The second factor of passwords relies on complexity, ie. upper and lowercase, special characters, etc. I gave an example above to show how this increases quickly by using more character sets.

Just a final note, a password is not as strong as its potential, because a 12 character password could be someones place of birth, a pets name, etc. The contents of a password are also extremely important. The 4 random words model tends to be quite popular and secure, mandatory xkcd.

ConorMancone's answer gives an excellent explanation and example of the contents of a password vs the entropy, so i'd suggest giving that a read too for more info on this subject.

So in summary, take the number of possibilities from the character set, to the power of the length of the password, and divide by 2 for a reliable method of getting password strength based on brute-forcing techniques.

Hopefully this answers your question, if you have any more leave a comment and I'll update this to reflect your questions.

Password entropy is calculated by: Knowing (or guessing) the algorithm used to generate the password, and gathering in the number of different branch points used in generating the password you chose.

**Let me give some examples:**

Password: **password**

This isn't 26^8 (or 2^38) - because the algorithm wasn't "choose 8 random lowercase characters". The algorithm was: choose a single, very easy to remember word. How many such words are there? If you decide, "there are 200 such words", then you're looking at about 8 bits of entropy (not 38.)

Password: **password6**

Similar to the previous entry, this isn't 36^9 (or 2^47) - because the algorithm is choose a single, very easy to remember word, and then decorate it at the end with a single digit number. The entropy here is around 11 bits (not 47.)

Password: **carpet#terraform2**

By now you can guess what's going on. Two relatively uncommon words, with a punctuation character between them and a number digit at the end. If you estimate that those words were chosen from a dictionary of 10000 words (2^13), you're looking at something like 33 bits of entrophy (13 for the first word + 4 for the punctuation + 13 for the second word + 3 for the final digit.)

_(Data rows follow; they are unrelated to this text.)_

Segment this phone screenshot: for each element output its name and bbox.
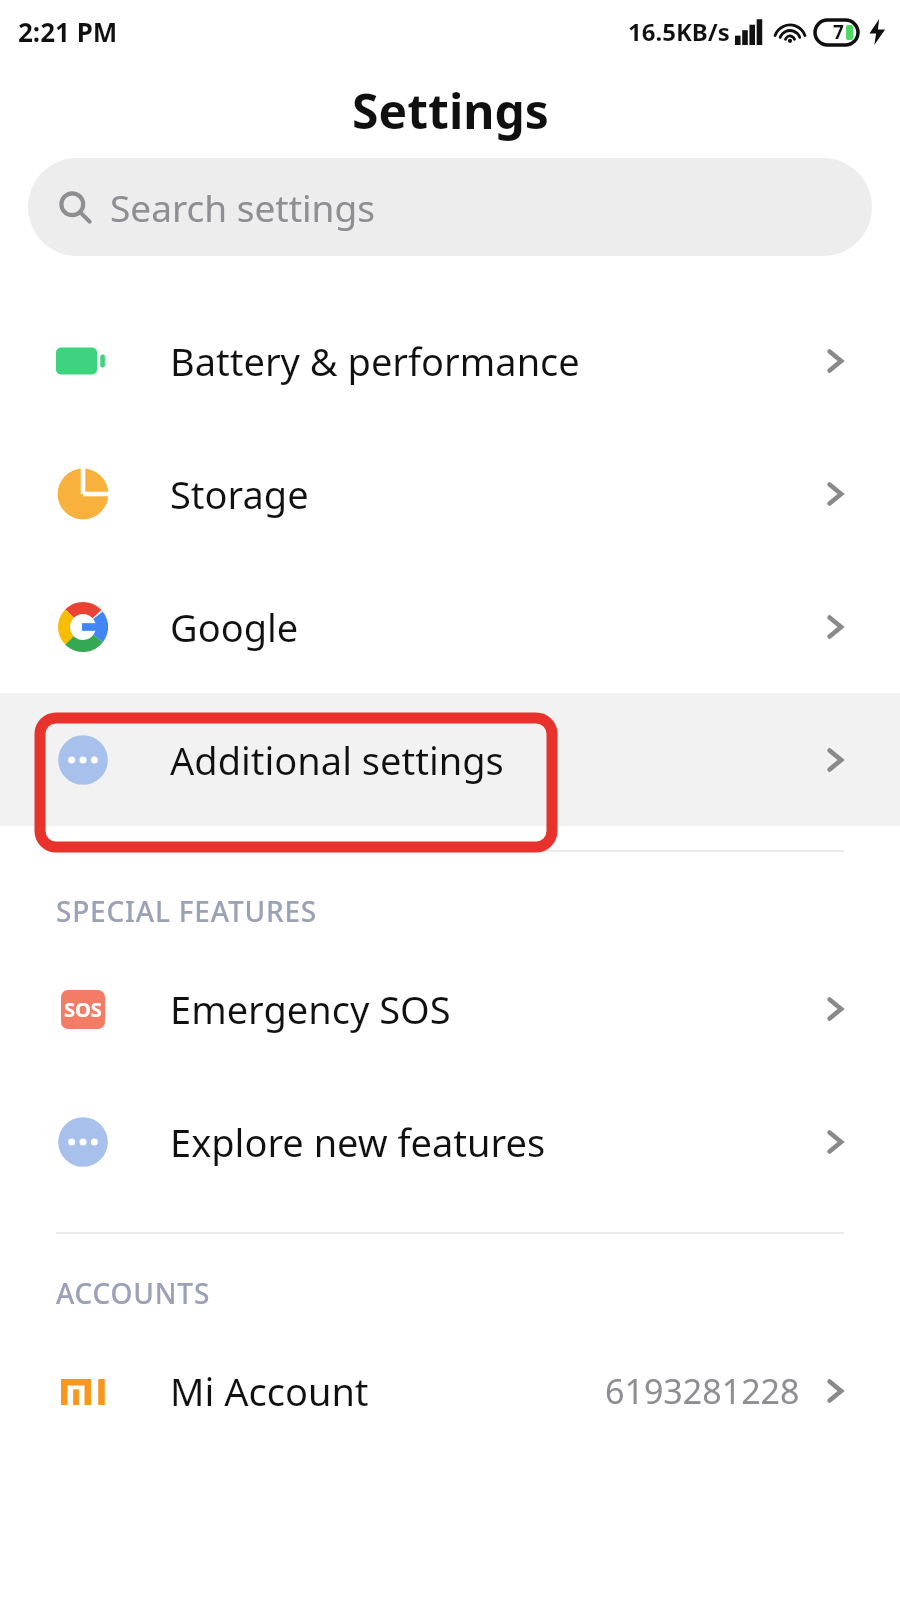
staticText: Additional settings: [170, 734, 504, 786]
other: Open Emergency SOS: [818, 992, 852, 1026]
staticText: 2:21 PM: [18, 14, 118, 49]
other: Open Additional settings: [818, 743, 852, 777]
button[interactable]: Search settings: [28, 158, 872, 256]
staticText: SPECIAL FEATURES: [56, 892, 317, 930]
button[interactable]: SOS: [0, 942, 900, 1075]
staticText: 7: [833, 19, 844, 45]
other: Open Storage: [818, 477, 852, 511]
staticText: Explore new features: [170, 1116, 546, 1168]
button[interactable]: Additional settings: [0, 693, 900, 826]
other: Open Explore new features: [818, 1125, 852, 1159]
button[interactable]: Battery & performance: [0, 294, 900, 427]
other: Open Google: [818, 610, 852, 644]
staticText: 6193281228: [605, 1368, 800, 1414]
staticText: Emergency SOS: [170, 983, 451, 1035]
button[interactable]: Mi Account: [0, 1324, 900, 1457]
staticText: Mi Account: [170, 1365, 369, 1417]
staticText: SOS: [64, 996, 102, 1023]
staticText: ACCOUNTS: [56, 1274, 211, 1312]
other: Open Battery & performance: [818, 344, 852, 378]
staticText: Battery & performance: [170, 335, 580, 387]
staticText: 16.5KB/s: [628, 15, 730, 48]
button[interactable]: Google: [0, 560, 900, 693]
button[interactable]: Storage: [0, 427, 900, 560]
staticText: Search settings: [110, 182, 375, 232]
staticText: Settings: [352, 78, 549, 143]
staticText: Google: [170, 601, 299, 653]
button[interactable]: Explore new features: [0, 1075, 900, 1208]
other: Open Mi Account: [818, 1374, 852, 1408]
staticText: Storage: [170, 468, 309, 520]
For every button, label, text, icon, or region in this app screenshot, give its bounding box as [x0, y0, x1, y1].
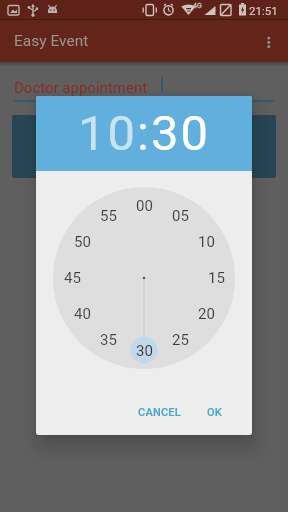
staticText: 10 — [198, 233, 215, 251]
button[interactable]: CANCEL — [127, 394, 191, 430]
staticText: 35 — [100, 331, 117, 349]
staticText: 15 — [208, 269, 225, 287]
button[interactable]: OK — [191, 394, 238, 430]
staticText: Easy Event — [14, 32, 89, 50]
button[interactable] — [12, 115, 276, 178]
staticText: CANCEL — [138, 406, 181, 419]
staticText: OK — [207, 406, 222, 419]
staticText: 05 — [172, 207, 189, 225]
button[interactable] — [250, 20, 288, 62]
staticText: 45 — [64, 269, 81, 287]
staticText: 00 — [136, 197, 153, 215]
staticText: 50 — [74, 233, 91, 251]
staticText: 30 — [136, 342, 153, 360]
button[interactable]: 30 — [131, 337, 158, 364]
button[interactable] — [8, 70, 280, 102]
staticText: 10:30 — [78, 105, 211, 162]
staticText: 25 — [172, 331, 189, 349]
staticText: Doctor appointment — [14, 79, 148, 97]
staticText: 4G — [193, 2, 202, 10]
staticText: 40 — [74, 305, 91, 323]
staticText: 55 — [100, 207, 117, 225]
staticText: 21:51 — [249, 4, 278, 17]
staticText: 20 — [198, 305, 215, 323]
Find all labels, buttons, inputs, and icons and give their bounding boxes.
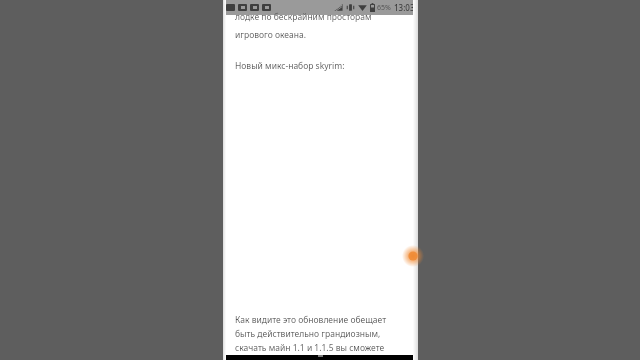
staticText: игрового океана.: [235, 29, 306, 41]
staticText: 65%: [377, 3, 391, 13]
staticText: Новый микс-набор skyrim:: [235, 60, 345, 72]
button[interactable]: Scroll to comments: [402, 245, 424, 267]
staticText: 13:03: [394, 2, 415, 13]
staticText: лодке по бескрайним просторам: [235, 11, 372, 22]
staticText: Как видите это обновление обещает быть д…: [235, 314, 387, 353]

So, now, to answer your direct question: why do the various entropy checkers give different values?

Well, let's use that last password: carpet#terraform2.

One entropy-evaluator might say, "Hey, I have no clue how you generated this. So it must just be random characters among lowercase, punctuation, and numbers. Call it 52^17, or 97 bits of entropy (2^97.)"

Another, slightly smarter entropy-evaluator might say, "Hey, I recognize that first word, but that second string of letters is just random. So the algorithm is a single uncommon word, a punctuation, nine random letters, and then a number. So 10000 x 16 x 26^9 x 10, or 63 bits of entropy"

A third and fourth entropy-evaluator might correctly figure out the algorithm used to generate it. But the third evaluator thinks both words should come from a dictionary of 5000 words, but the fourth evaluator thinks you have to break into a 30,000 word dictionary to find them. So one comes up with 32 bits on entropy while the other thinks there are 37 bits.

Hopefully it's starting to make sense. The reason different entropy evaluators are coming up with different numbers is because they're all coming up with different evaluations on how the password was generated.